◆ **What is needed**
A word-for-word copy of the records is needed, with every picture left out.

-------------------------

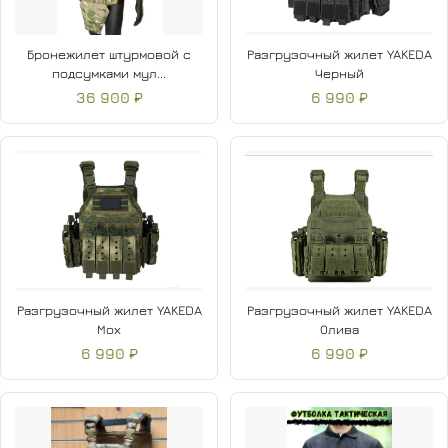
Бронежилет штурмовой с
Разгрузочный жилет YAKEDA
подсумками мул...
Черный
36 900 ₽
6 990 ₽
Разгрузочный жилет YAKEDA
Разгрузочный жилет YAKEDA
Мох
Олива
6 990 ₽
6 990 ₽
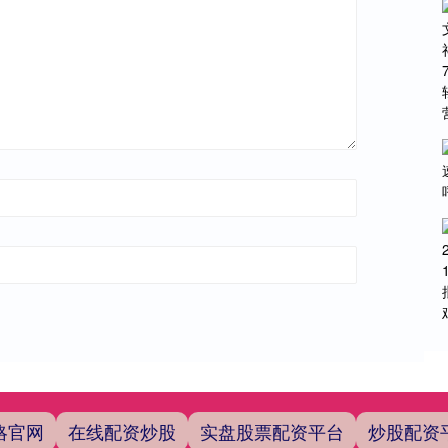
略官网
在线配资炒股
实盘股票配资平台
炒股配资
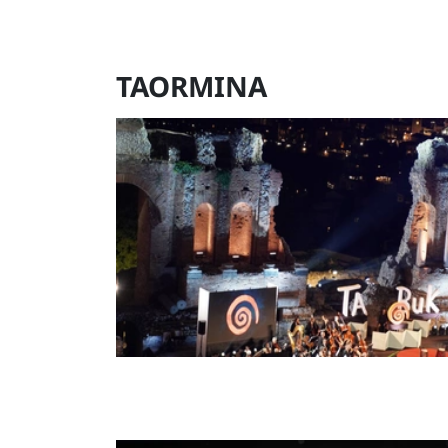
TAORMINA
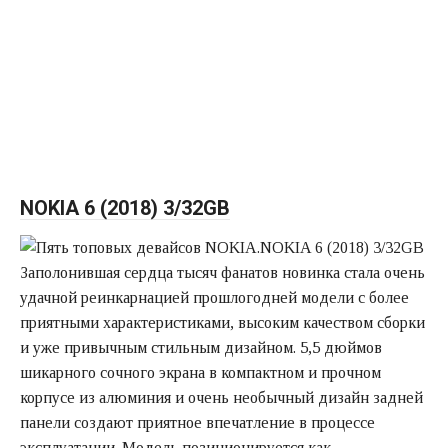
NOKIA 6 (2018) 3/32GB
Заполонившая сердца тысяч фанатов новинка стала очень
удачной реинкарнацией прошлогодней модели с более
приятными характеристиками, высоким качеством сборки
и уже привычным стильным дизайном. 5,5 дюймов
шикарного сочного экрана в компактном и прочном
корпусе из алюминия и очень необычный дизайн задней
панели создают приятное впечатление в процессе
эксплуатации. Модель позиционируется как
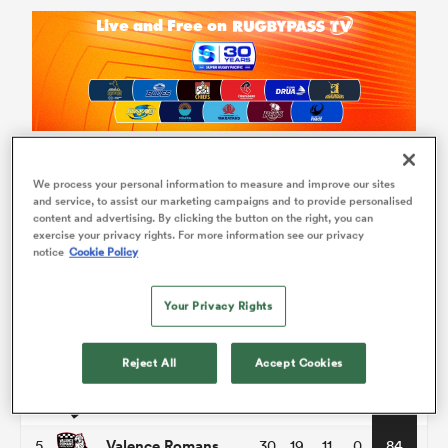
We process your personal information to measure and improve our sites
Pro D2
and service, to assist our marketing campaigns and to provide personalised
content and advertising. By clicking the button on the right, you can
exercise your privacy rights. For more information see our privacy
P
W
L
D
Total
notice
Cookie Policy
Vannes
1
30
24
5
1
116
Your Privacy Rights
Colomiers
2
30
21
9
0
95
Provence Rugby
Reject All
Accept Cookies
3
30
19
11
0
92
Oyonnax
4
30
17
13
0
86
Valence Romans
5
30
19
11
0
84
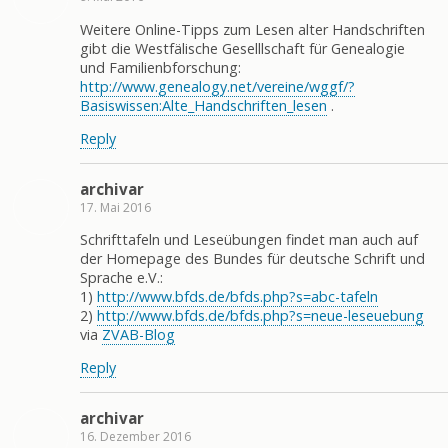
Weitere Online-Tipps zum Lesen alter Handschriften
gibt die Westfälische Geselllschaft für Genealogie
und Familienbforschung:
http://www.genealogy.net/vereine/wggf/?
Basiswissen:Alte_Handschriften_lesen
.
Reply
archivar
17. Mai 2016
Schrifttafeln und Leseübungen findet man auch auf
der Homepage des Bundes für deutsche Schrift und
Sprache e.V.:
1)
http://www.bfds.de/bfds.php?s=abc-tafeln
2)
http://www.bfds.de/bfds.php?s=neue-leseuebung
via
ZVAB-Blog
Reply
archivar
16. Dezember 2016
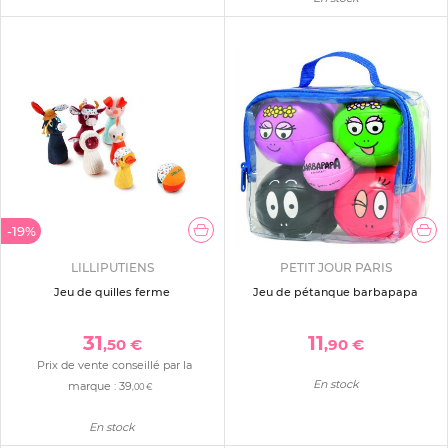
-19%
LILLIPUTIENS
PETIT JOUR PARIS
Jeu de quilles ferme
Jeu de pétanque barbapapa
31
11
,50 €
,90 €
Prix de vente conseillé par la
En stock
marque :
39
,00 €
En stock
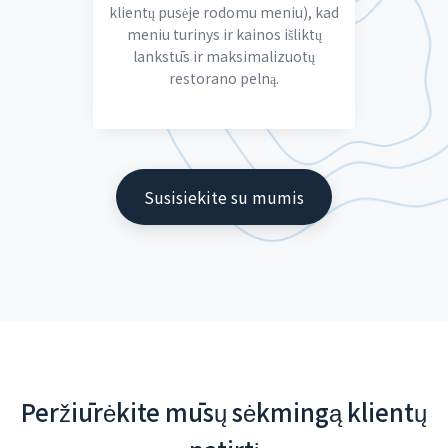
klientų pusėje rodomu meniu), kad
meniu turinys ir kainos išliktų
lankstūs ir maksimalizuotų
restorano pelną.
Susisiekite su mumis
Peržiūrėkite mūsų sėkmingą klientų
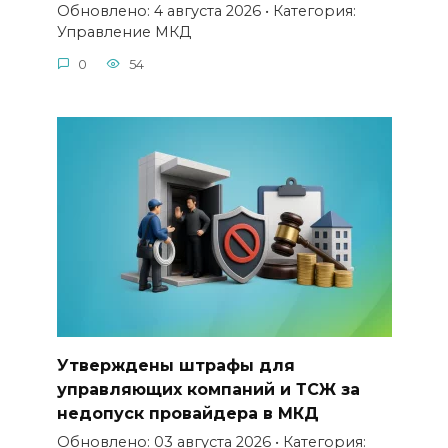
Обновлено: 4 августа 2026 • Категория:
Управление МКД
0
54
Утверждены штрафы для
управляющих компаний и ТСЖ за
недопуск провайдера в МКД
Обновлено: 03 августа 2026 • Категория:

-------------------------

◆ **Reply**
Бронежилет штурмовой с
Разгрузочный жилет YAKEDA
подсумками мул...
Черный
36 900 ₽
6 990 ₽
Разгрузочный жилет YAKEDA
Разгрузочный жилет YAKEDA
Мох
Олива
6 990 ₽
6 990 ₽
略官网
在线配资炒股
实盘股票配资平台
炒股配资
TAORMINA
NOKIA 6 (2018) 3/32GB
Заполонившая сердца тысяч фанатов новинка стала очень
удачной реинкарнацией прошлогодней модели с более
приятными характеристиками, высоким качеством сборки
и уже привычным стильным дизайном. 5,5 дюймов
шикарного сочного экрана в компактном и прочном
корпусе из алюминия и очень необычный дизайн задней
панели создают приятное впечатление в процессе
эксплуатации. Модель позиционируется как
We process your personal information to measure and improve our sites
Pro D2
and service, to assist our marketing campaigns and to provide personalised
content and advertising. By clicking the button on the right, you can
exercise your privacy rights. For more information see our privacy
P
W
L
D
Total
notice
Cookie Policy
Vannes
1
30
24
5
1
116
Your Privacy Rights
Colomiers
2
30
21
9
0
95
Provence Rugby
Reject All
Accept Cookies
3
30
19
11
0
92
Oyonnax
4
30
17
13
0
86
Valence Romans
5
30
19
11
0
84
Weitere Online-Tipps zum Lesen alter Handschriften
gibt die Westfälische Geselllschaft für Genealogie
und Familienbforschung:
http://www.genealogy.net/vereine/wggf/?
Basiswissen:Alte_Handschriften_lesen
.
Reply
archivar
17. Mai 2016
Schrifttafeln und Leseübungen findet man auch auf
der Homepage des Bundes für deutsche Schrift und
Sprache e.V.:
1)
http://www.bfds.de/bfds.php?s=abc-tafeln
2)
http://www.bfds.de/bfds.php?s=neue-leseuebung
via
ZVAB-Blog
Reply
archivar
16. Dezember 2016
-19%
LILLIPUTIENS
PETIT JOUR PARIS
Jeu de quilles ferme
Jeu de pétanque barbapapa
31
11
,50 €
,90 €
Prix de vente conseillé par la
En stock
marque :
39
,00 €
En stock
klientų pusėje rodomu meniu), kad
meniu turinys ir kainos išliktų
lankstūs ir maksimalizuotų
restorano pelną.
Susisiekite su mumis
Peržiūrėkite mūsų sėkmingą klientų
Обновлено: 4 августа 2026 • Категория:
Управление МКД
0
54
Утверждены штрафы для
управляющих компаний и ТСЖ за
недопуск провайдера в МКД
Обновлено: 03 августа 2026 • Категория:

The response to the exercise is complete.